# EverTorch Ever Tech dual flame Lighter



## blazingazn (Aug 1, 2009)

I would like to buy one since missing out on it in the BST forums.

http://www.evertech-inc.com/class.asp?type=57&big=EVER TORCH&parent_id=

I emailed this gentleman who use to frequent this forum
Ever Torch models

User name is replicant argent , Pete.

Does anyone know where I can pick it up, I'm in Vancouver Canada


----------



## Cigary (Oct 19, 2007)

He doesn't frequent this forum anymore but is on another. PM me if you need to know where he is.


----------



## skiswitch6 (Aug 13, 2010)

That is a very sharp lighter. Good luck in finding one.


----------



## Presbo (Sep 22, 2007)

I bought this very lighter awhile ago. It's a nice lighter for the price. IMO.

QUOTE=blazingazn;2947591]I would like to buy one since missing out on

it in the BST forums.

Ever Tech Inc

I emailed this gentleman who use to frequent this forum
Ever Torch models

User name is replicant argent , Pete.

Does anyone know where I can pick it up, I'm in Vancouver Canada








[/QUOTE]


----------



## Cigary (Oct 19, 2007)

There is another person who sales these as well. PM me for more info as there is a discount on these when purchased on Amazon.


----------



## blazingazn (Aug 1, 2009)

thanks everyone I got a hold of Pete via the website.
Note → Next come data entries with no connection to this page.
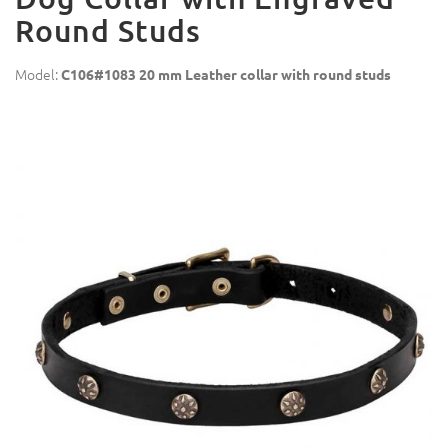
Round Studs
Model:
C106#1083 20 mm Leather collar with round studs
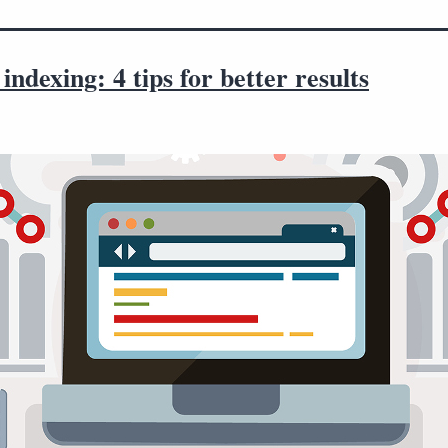
indexing: 4 tips for better results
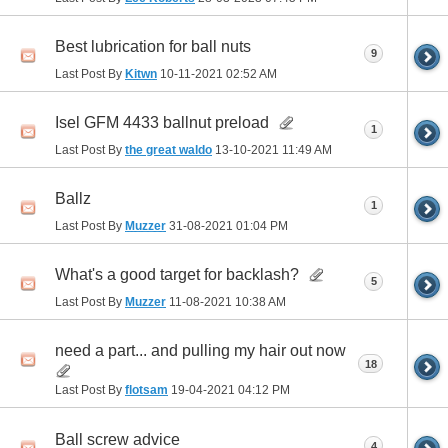
Best lubrication for ball nuts
9
Last Post By
Kitwn
10-11-2021
02:52 AM
Isel GFM 4433 ballnut preload
1
Last Post By
the great waldo
13-10-2021
11:49 AM
Ballz
1
Last Post By
Muzzer
31-08-2021
01:04 PM
What's a good target for backlash?
5
Last Post By
Muzzer
11-08-2021
10:38 AM
need a part... and pulling my hair out now
18
Last Post By
flotsam
19-04-2021
04:12 PM
Ball screw advice
4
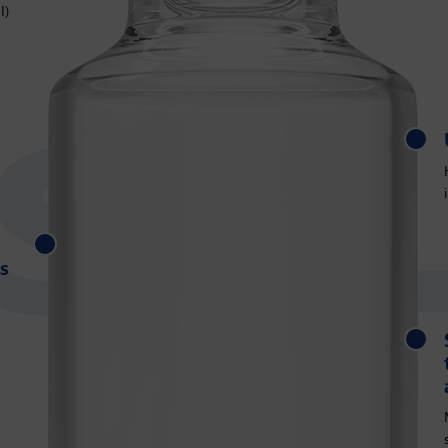
I)
Uniform wall thickness
s
Same external dimension as tubular vials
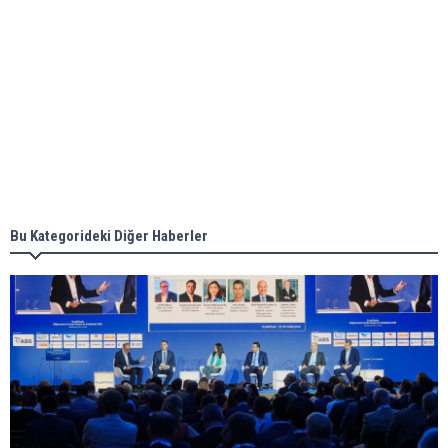
Aker Solutions and Doosan Babcock come
together for low-carbon solutions
Singapore’s Energy Market Authority names two
new term LNG importers
Bu Kategorideki Diğer Haberler
Wan Hai Lines holds online ship naming
ceremony for 3 newbuilds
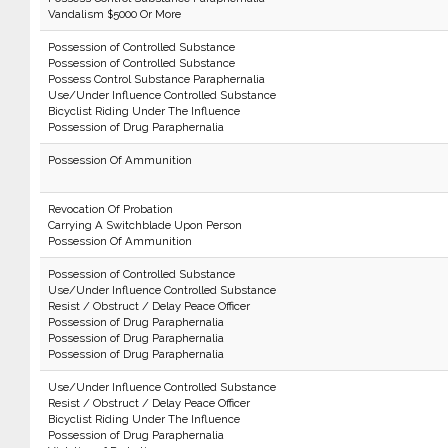
Vandalism $5000 Or More
Possession of Controlled Substance
Possession of Controlled Substance
Possess Control Substance Paraphernalia
Use/Under Influence Controlled Substance
Bicyclist Riding Under The Influence
Possession of Drug Paraphernalia
Possession Of Ammunition
Revocation Of Probation
Carrying A Switchblade Upon Person
Possession Of Ammunition
Possession of Controlled Substance
Use/Under Influence Controlled Substance
Resist / Obstruct / Delay Peace Officer
Possession of Drug Paraphernalia
Possession of Drug Paraphernalia
Possession of Drug Paraphernalia
Use/Under Influence Controlled Substance
Resist / Obstruct / Delay Peace Officer
Bicyclist Riding Under The Influence
Possession of Drug Paraphernalia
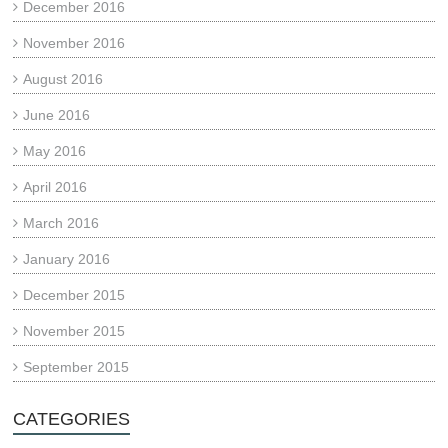
December 2016
November 2016
August 2016
June 2016
May 2016
April 2016
March 2016
January 2016
December 2015
November 2015
September 2015
CATEGORIES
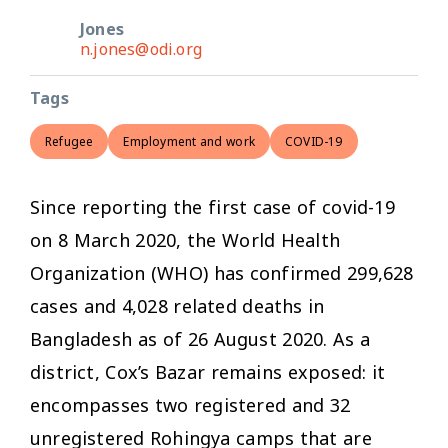
Jones
n.jones@odi.org
Tags
Refugee
Employment and work
COVID-19
Since reporting the first case of covid-19
on 8 March 2020, the World Health
Organization (WHO) has confirmed 299,628
cases and 4,028 related deaths in
Bangladesh as of 26 August 2020. As a
district, Cox’s Bazar remains exposed: it
encompasses two registered and 32
unregistered Rohingya camps that are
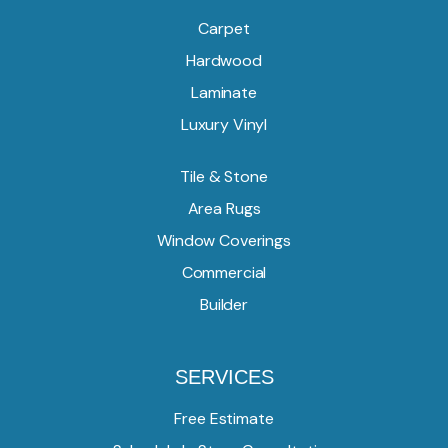
Carpet
Hardwood
Laminate
Luxury Vinyl
Tile & Stone
Area Rugs
Window Coverings
Commercial
Builder
SERVICES
Free Estimate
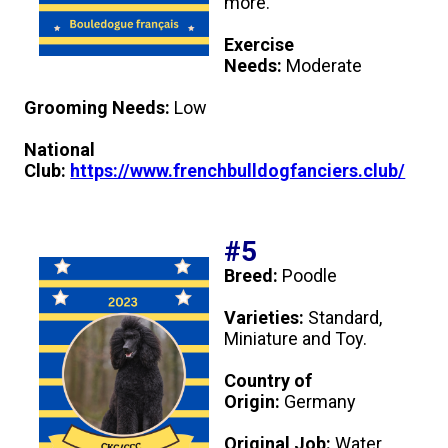
more.
Weimaraner
Saint Bernard
Exercise
Needs:
Moderate
Tibetan Mastiff
Grooming Needs:
Low
Yakutian Laika
National
Club:
https://www.frenchbulldogfanciers.club/
#5
Breed:
Poodle
Varieties:
Standard,
Miniature and Toy.
Country of
Origin:
Germany
Original Job:
Water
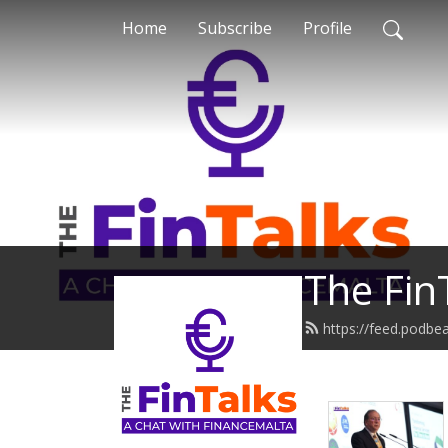
Home
Subscribe
Profile
The Fin
https://feed.podbe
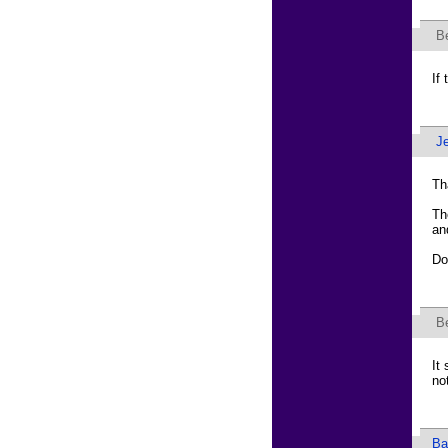
B
If
J
Th
Th
an
Do
B
It
not
Ba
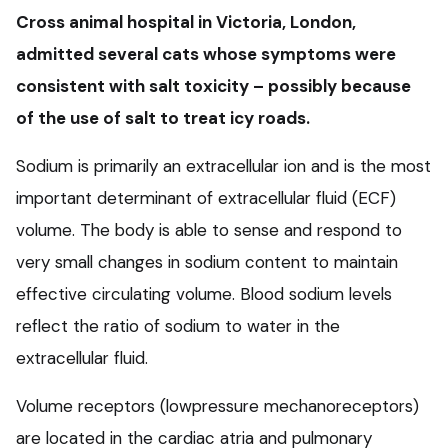
Cross animal hospital in Victoria, London,
admitted several cats whose symptoms were
consistent with salt toxicity – possibly because
of the use of salt to treat icy roads.
Sodium is primarily an extracellular ion and is the most
important determinant of extracellular fluid (ECF)
volume. The body is able to sense and respond to
very small changes in sodium content to maintain
effective circulating volume. Blood sodium levels
reflect the ratio of sodium to water in the
extracellular fluid.
Volume receptors (lowpressure mechanoreceptors)
are located in the cardiac atria and pulmonary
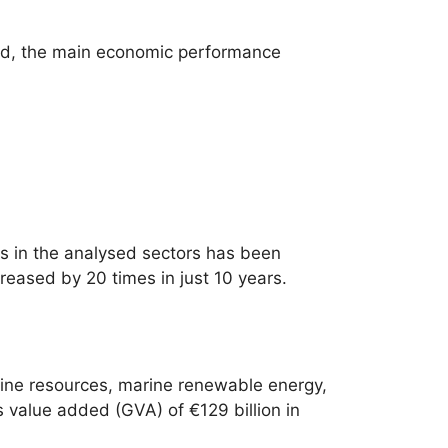
ded, the main economic performance
s in the analysed sectors has been
reased by 20 times in just 10 years.
rine resources, marine renewable energy,
s value added (GVA) of €129 billion in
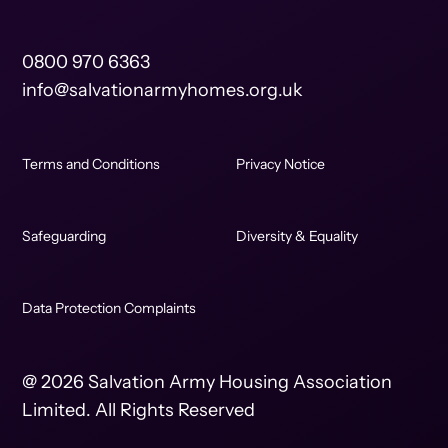
0800 970 6363
info@salvationarmyhomes.org.uk
Terms and Conditions
Privacy Notice
Safeguarding
Diversity & Equality
Data Protection Complaints
@ 2026 Salvation Army Housing Association
Limited. All Rights Reserved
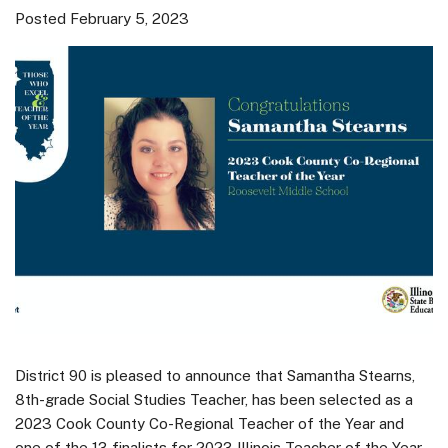
Posted February 5, 2023
District 90 is pleased to announce that Samantha Stearns,
8th-grade Social Studies Teacher, has been selected as a
2023 Cook County Co-Regional Teacher of the Year and
one of the 13 finalists for 2023 Illinois Teacher of the Year.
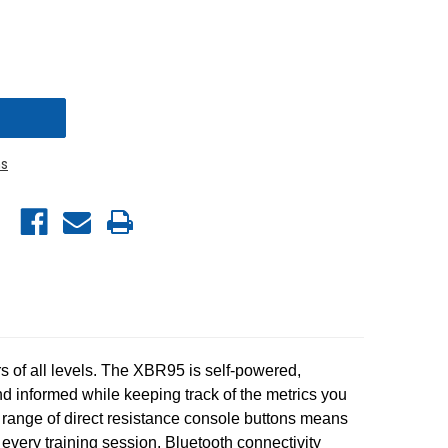
s
rs of all levels. The XBR95 is self-powered,
nd informed while keeping track of the metrics you
l range of direct resistance console buttons means
every training session. Bluetooth connectivity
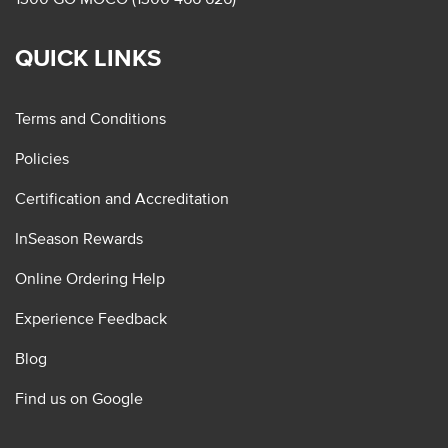
QUICK LINKS
Terms and Conditions
Policies
Certification and Accreditation
InSeason Rewards
Online Ordering Help
Experience Feedback
Blog
Find us on Google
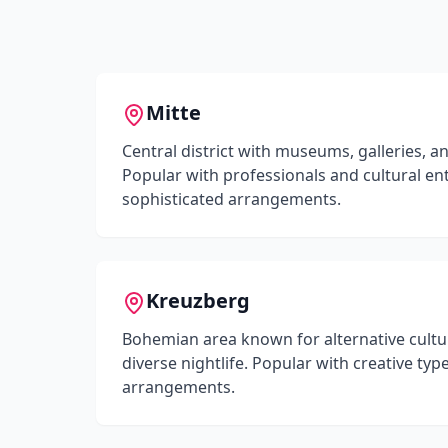
Mitte
Central district with museums, galleries, a
Popular with professionals and cultural en
sophisticated arrangements.
Kreuzberg
Bohemian area known for alternative cultur
diverse nightlife. Popular with creative t
arrangements.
Great guy and fast response, I'll let you all know.
Finally dropping my Ronsons!


----------



## blazingazn (Aug 1, 2009)

just got it.
seriously it's awesome.

good weight and nice ping sound.
reliable lights ever time.

only gripe is it is not very wind proof and it seems i play with it too much as it runs out of fuel often.


----------